El viento aullante hace muy complicado que los personajes se comuniquen de otra forma que no sea a gritos, e incluso en el interior, tras las paredes de roca, se escucha el susurro eterno de los vientos que golpean la estructura.

La puerta de acceso semiderruída y sin vigilancia es un claro síntoma de que los habitantes de esa parte del dungeon no se preocupan mucho por las tareas de mantenimiento.

Sorteando la piedra derruída, y las extrañas maderas fósiles que sus constructores usaron para erigirla, se accede a un ancho pasillo de ma´s de siete metros de ancho (1a) que no es sino parte del puesto de guardia que antaño vigilaba el acceso a esa parte de la Fortaleza.

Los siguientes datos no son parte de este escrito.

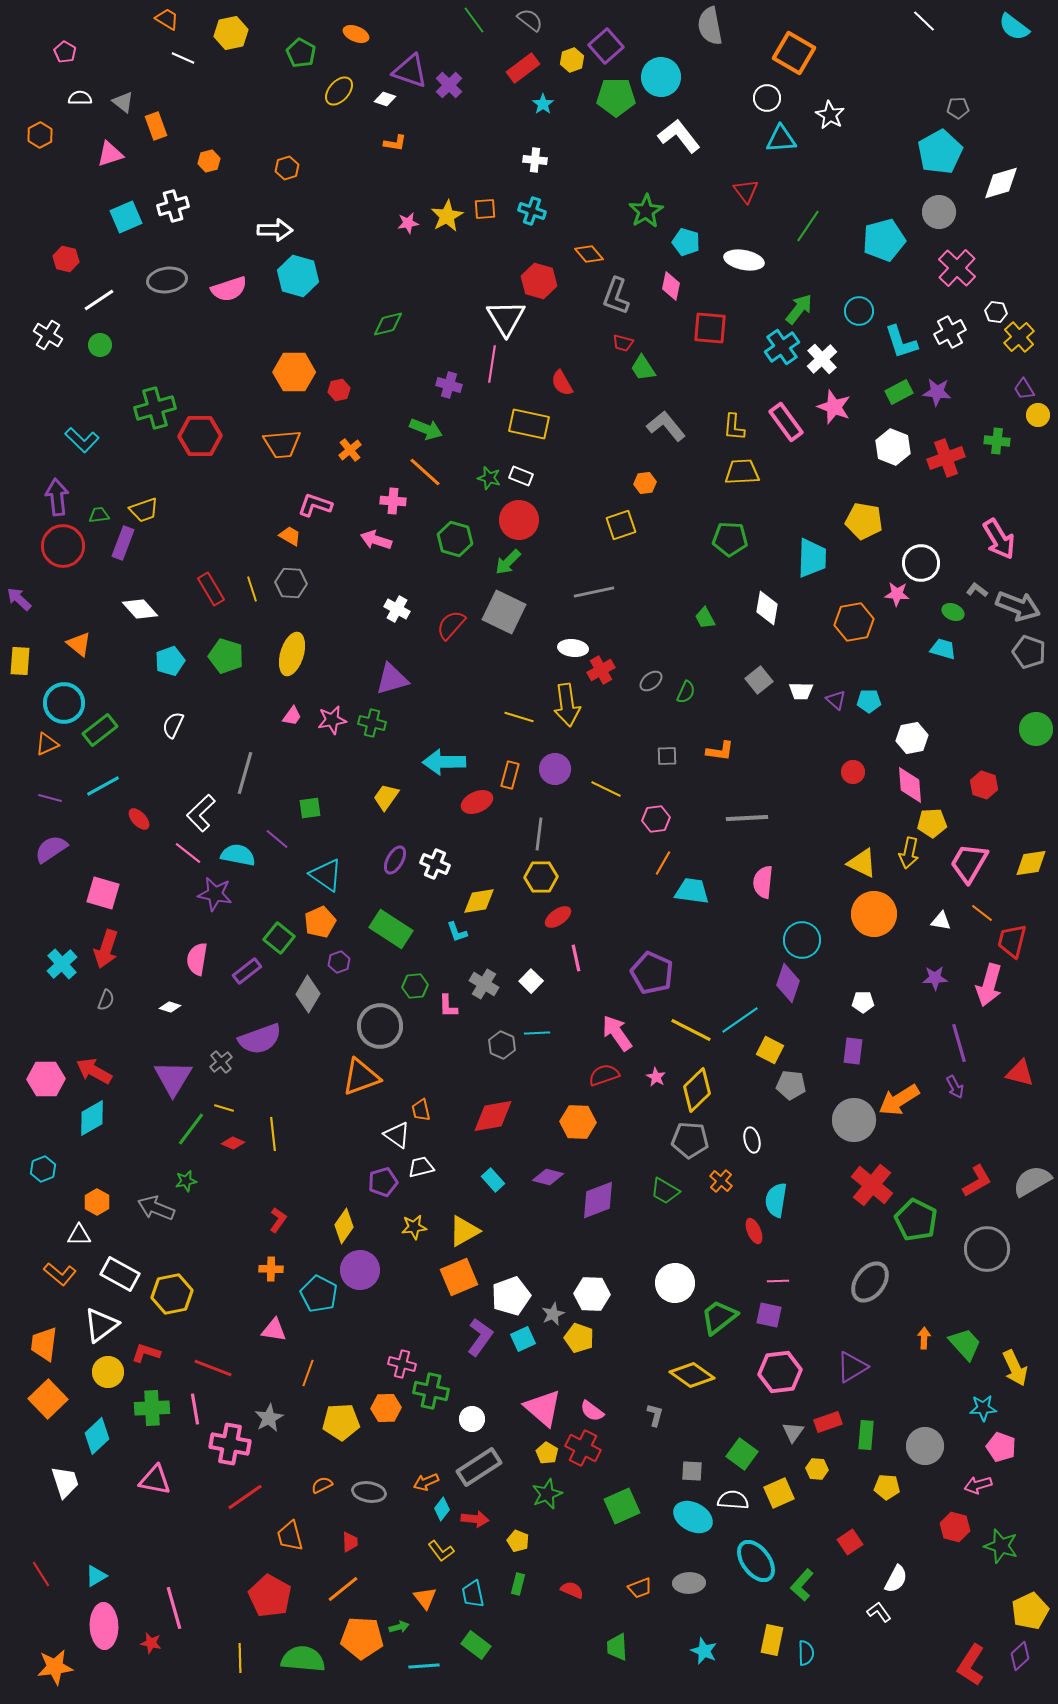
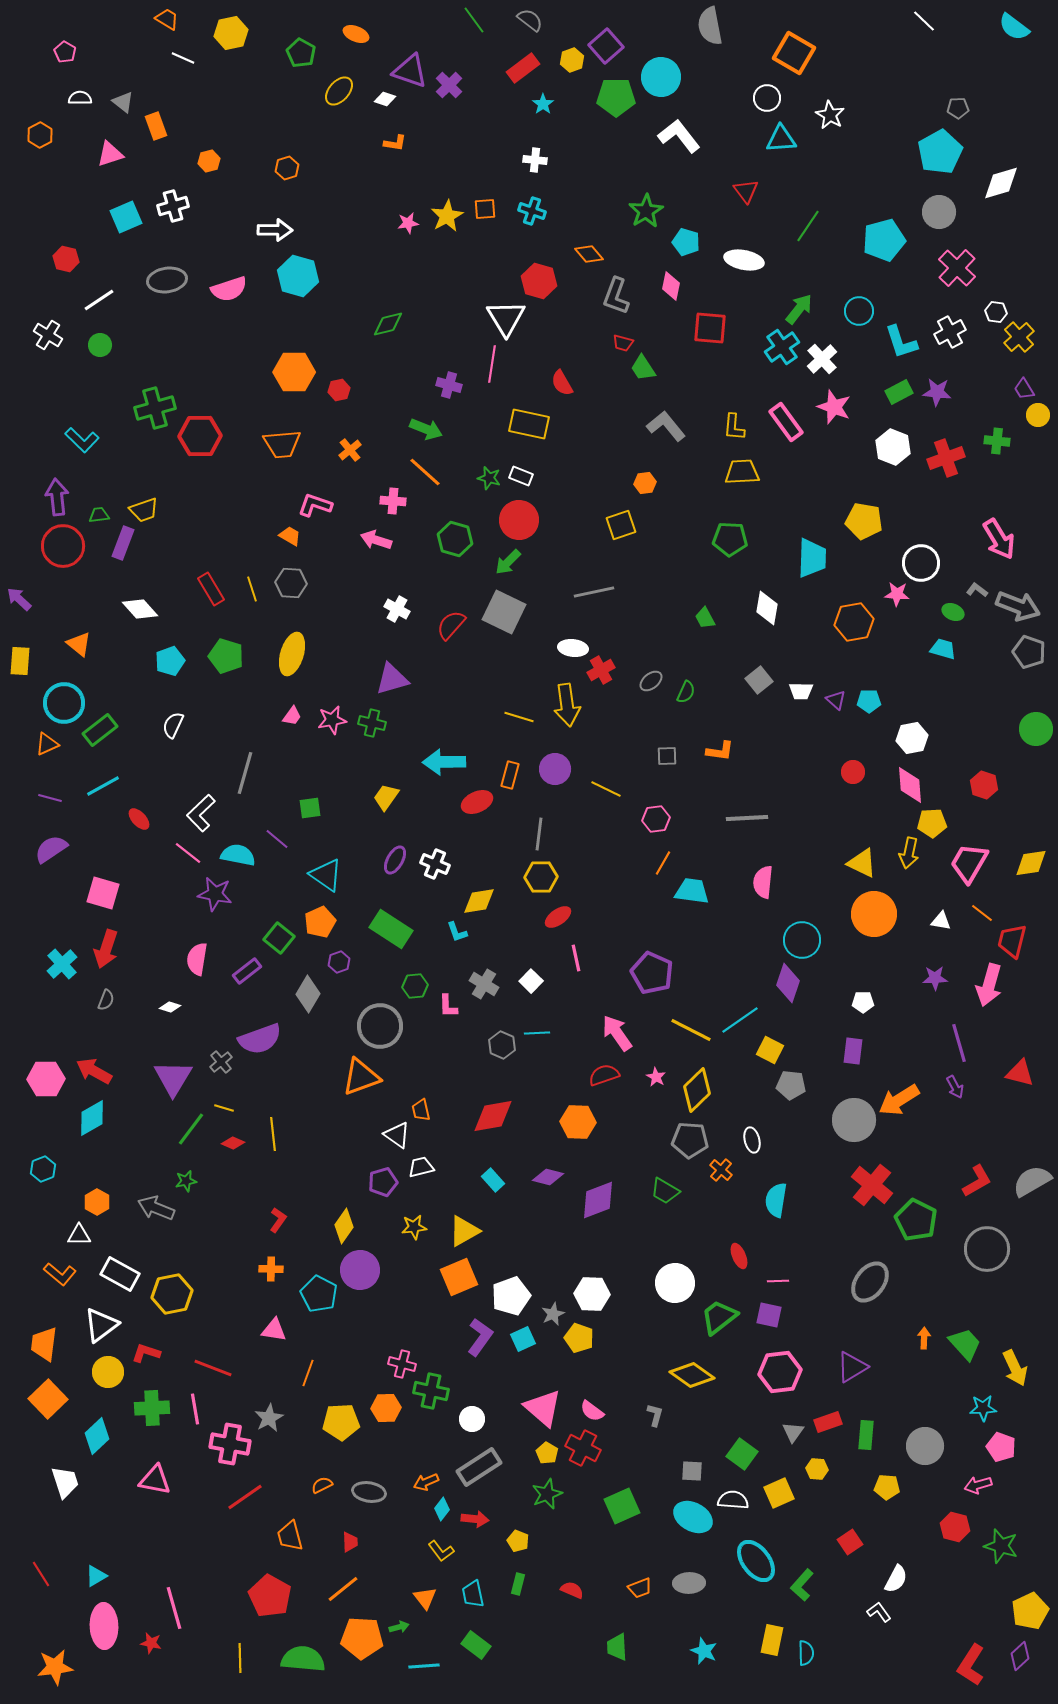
orange cross at (721, 1181): moved 11 px up
red ellipse at (754, 1231): moved 15 px left, 25 px down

Toda esta zona ha sido reconstruida varias veces por sus sucesivos moradores, quedando ya poco de la estructura de roca primigenia. Ahora, muros de terracota y arenisca le dan al lugar un aspecto abandonado.

Poco seres habitan ya aquí, excepto algún monstruo errante que el Dungeon Master puede poner a su antojo, aunque mi recomendación es que utilice una arpía o una bandada de stirges para atacarles si han cruzado el puente, algún enjambre de ratas (sala 2b) y algunos de esqueletos en las zonas 3 (2 esqueletos), 7 (3 esqueletos) y 1b (1).

En la zona 4, sin embargo, hay un esqueleto guerrero, el antiguo capitán de la guardia, esclavizado a ese lugar por los sirvientes de la Niña Vampira, con el triple de estadísticas y habilidades que sus congéneres de las salas adyacentes.

Habitaciones:

  • 1a) Entrada desde el exterior.
  • 1b) Sala de Guardia.
  • 2a y 2b) Un aljibe con agua donde antaño los guardias se aseaban, y un retrete repleto de ratas.
  • 3) Los barracones de los guardias (5), donde quizás, entre los maderos de las literas desvencijadas, quede algo de valor.
  • 4) Habitación del Capitán de la Guardia
  • 5) Entrada al nivel 255, con dos garitas de guardia abandonadas.
  • 6) Viejas Cocinas
  • 7) Comedor de la guardia
  • 8) Armería. Nada queda ya aquí, excepto alguna hoja herrumbrosa.

Lo último que verán los personajes si exploran todo este complejo, antes de abandonarlo por la puerta de la sección 5, será un escudo heráldico grabado en piedra sobre el dintel de roca.